The CCCP were one of the most important and influential punk bands of the '80s. The C.S.I. were the only group to offer an intellectually valid alternative to the (laudable) post-punk wave of the '90s. The P.G.R., however, another reincarnation of Ferretti and company, failed to develop a project that started from equally solid and innovative foundations.
This album confirms it. The lineup, devoid of Massimo Zamboni, now proposes, under the new name, a sort of world music that takes on sounds and rhythms entirely unusual for the band and its audience. Personally, while listening to them, I thought that there must have been some influence from an album by Andrea Chimenti from 1992, “La maschera del corvo nero,” which the group surely listened to and knows well (produced by Maroccolo and Magnelli). Unfortunately, the final result is disappointing. I believe the main problem is the excessive space that the group has given to the couple (in music and in life) Magnelli - Di Marco, which in my opinion has been a weak point of the band since the C.S.I. In particular, the saturated and monotonous sound of the keyboards, pretentiously renamed “magnellophoni,” creates an atmosphere of perpetual embarrassment, within which any other sound is belittled and lacks impact.

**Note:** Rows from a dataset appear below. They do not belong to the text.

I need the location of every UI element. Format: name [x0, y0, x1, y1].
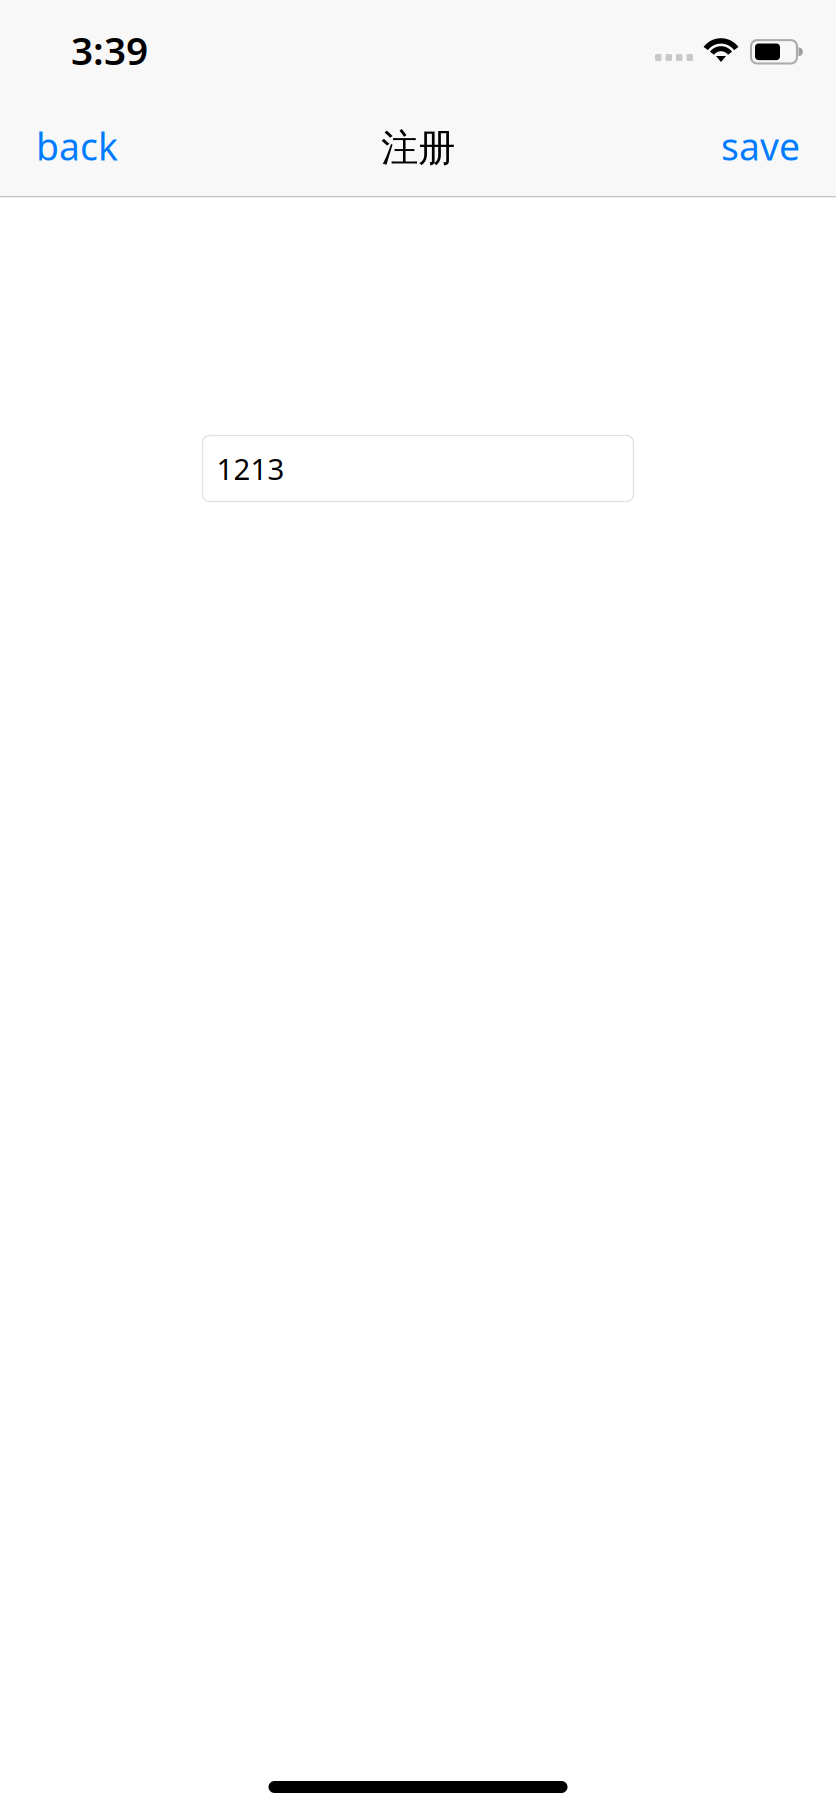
- staticText: 注册: [381, 125, 455, 171]
- staticText: back: [36, 121, 118, 171]
- button[interactable]: save: [685, 105, 836, 187]
- button[interactable]: back: [0, 105, 154, 187]
- staticText: 3:39: [71, 24, 148, 76]
- staticText: 1213: [216, 449, 284, 488]
- staticText: save: [721, 121, 800, 171]
- button[interactable]: 1213: [202, 436, 634, 502]
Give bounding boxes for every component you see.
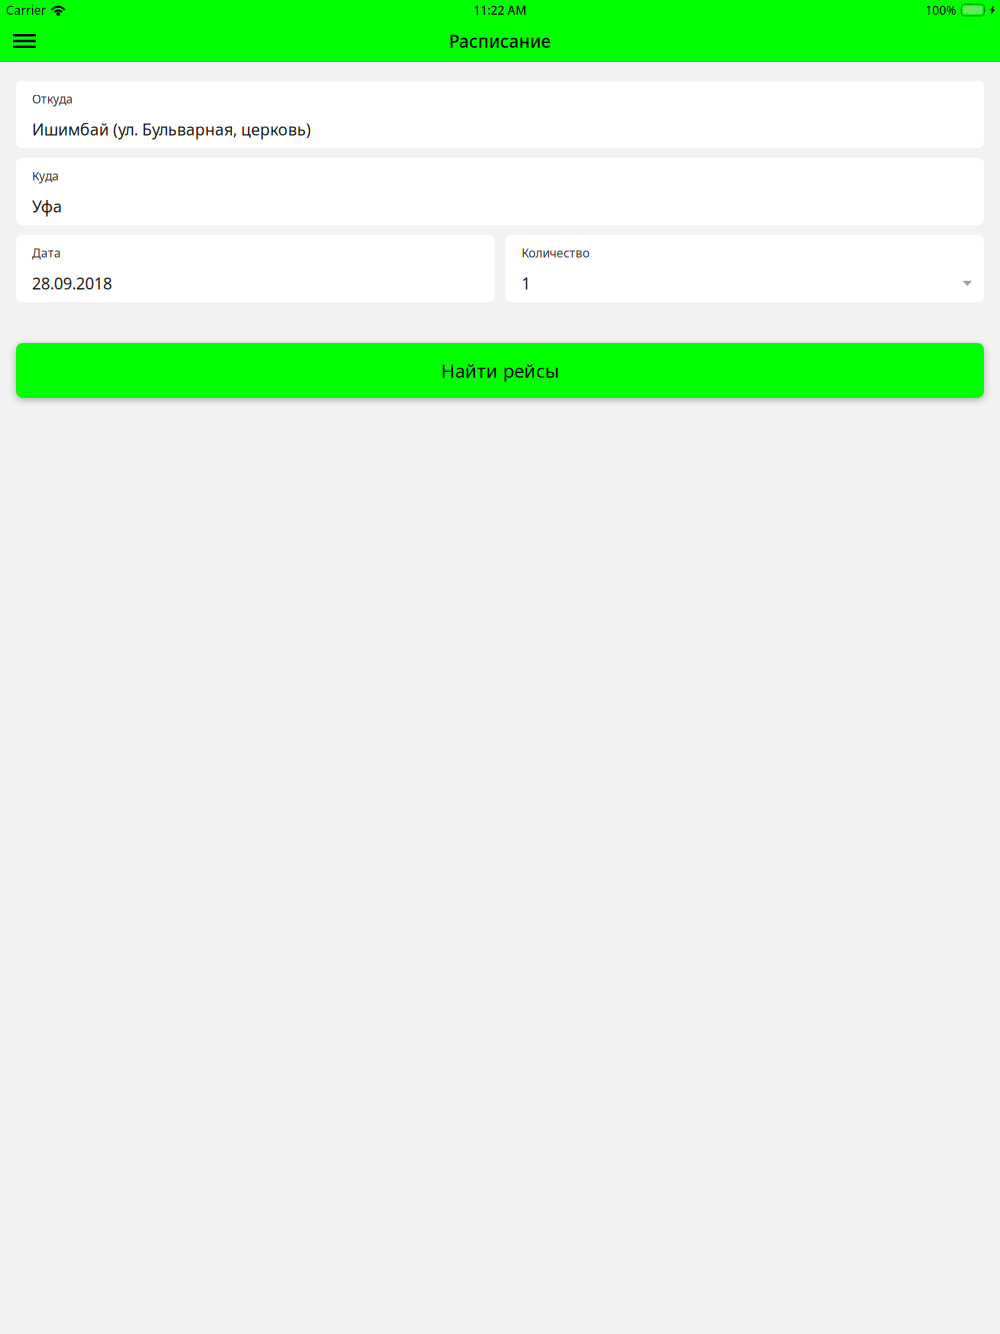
staticText: 11:22 AM bbox=[474, 2, 526, 18]
staticText: Найти рейсы bbox=[441, 358, 559, 383]
staticText: 1 bbox=[522, 273, 530, 294]
staticText: Откуда bbox=[32, 91, 73, 107]
staticText: Куда bbox=[32, 168, 59, 184]
staticText: 28.09.2018 bbox=[32, 273, 112, 294]
button[interactable]: Menu bbox=[0, 21, 50, 61]
button[interactable]: Количество bbox=[506, 235, 984, 302]
button[interactable]: Откуда bbox=[16, 81, 984, 148]
staticText: Уфа bbox=[32, 196, 62, 217]
staticText: Carrier bbox=[6, 2, 46, 18]
staticText: Ишимбай (ул. Бульварная, церковь) bbox=[32, 119, 311, 140]
staticText: 100% bbox=[925, 2, 956, 18]
staticText: Количество bbox=[522, 245, 590, 261]
button[interactable]: Найти рейсы bbox=[16, 343, 984, 398]
button[interactable]: Дата bbox=[16, 235, 494, 302]
button[interactable]: Куда bbox=[16, 158, 984, 225]
staticText: Расписание bbox=[449, 30, 551, 52]
staticText: Дата bbox=[32, 245, 61, 261]
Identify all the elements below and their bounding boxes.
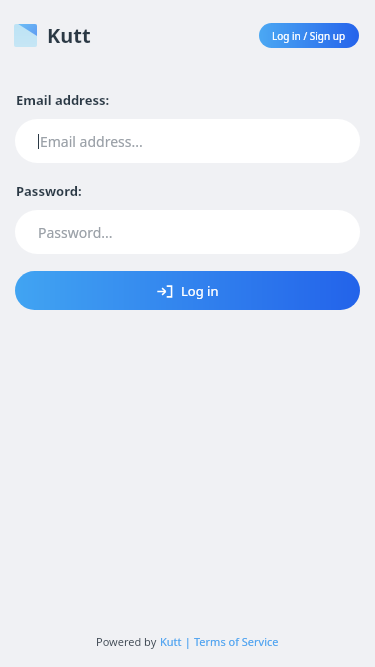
staticText: Log in / Sign up bbox=[272, 29, 346, 43]
button[interactable]: Log in bbox=[15, 271, 360, 310]
staticText: Email address... bbox=[40, 132, 143, 151]
staticText: | bbox=[182, 634, 194, 649]
button[interactable]: Terms of Service bbox=[194, 634, 279, 649]
staticText: Kutt bbox=[160, 634, 182, 649]
staticText: Email address: bbox=[16, 91, 110, 109]
staticText: Terms of Service bbox=[194, 634, 279, 649]
staticText: Password... bbox=[38, 223, 113, 242]
button[interactable]: Password... bbox=[15, 210, 360, 254]
other: Log in bbox=[157, 284, 172, 299]
button[interactable]: Kutt bbox=[160, 634, 182, 649]
button[interactable]: Log in / Sign up bbox=[259, 23, 359, 48]
button[interactable]: Email address... bbox=[15, 119, 360, 163]
staticText: Log in bbox=[181, 282, 219, 300]
staticText: Password: bbox=[16, 182, 82, 200]
staticText: Powered by bbox=[96, 634, 160, 649]
staticText: Kutt bbox=[47, 22, 91, 49]
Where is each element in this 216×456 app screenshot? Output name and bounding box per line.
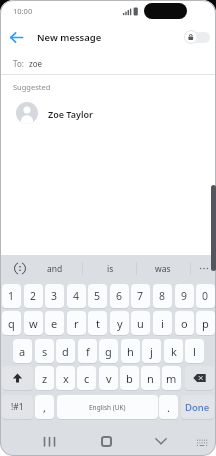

The result of this work, a live document of the band (released in 2003), is even worse than the studio album. Indeed, it features new songs that, at the time of the concert, the group had composed, as well as reworkings of pieces from their repertoire, with alarming results. “Unità di produzione” (from the 1997 album Tabula Rasa Elettrificata), which had its backbone in the deep and robust bass line, is presented under a deluge of ethereal, dreamy, naive, dated keyboards. The singing, filtered through an improbable vocoder, gets lost in a sea of “Bontempi organ” style chords. Relegated to a corner, if you strain your ears, you can vaguely hear the guitar of Giorgio Canali. Tabula rasa mortified. What's missing is that dichotomy, represented by the back-and-forth between Ferretti and Zamboni which made the sound of previous works so personal and recognizable.
Having lost the visionary, anarchic, noise-making part of the band, the group cannot stand on its own. The result is that Ferretti's hieratic voice no longer finds the counterpoint of the guitarist’s abrasive, unbalanced, and improvised sound, but only keyboards, keyboards, keyboards. Zamboni, where are you?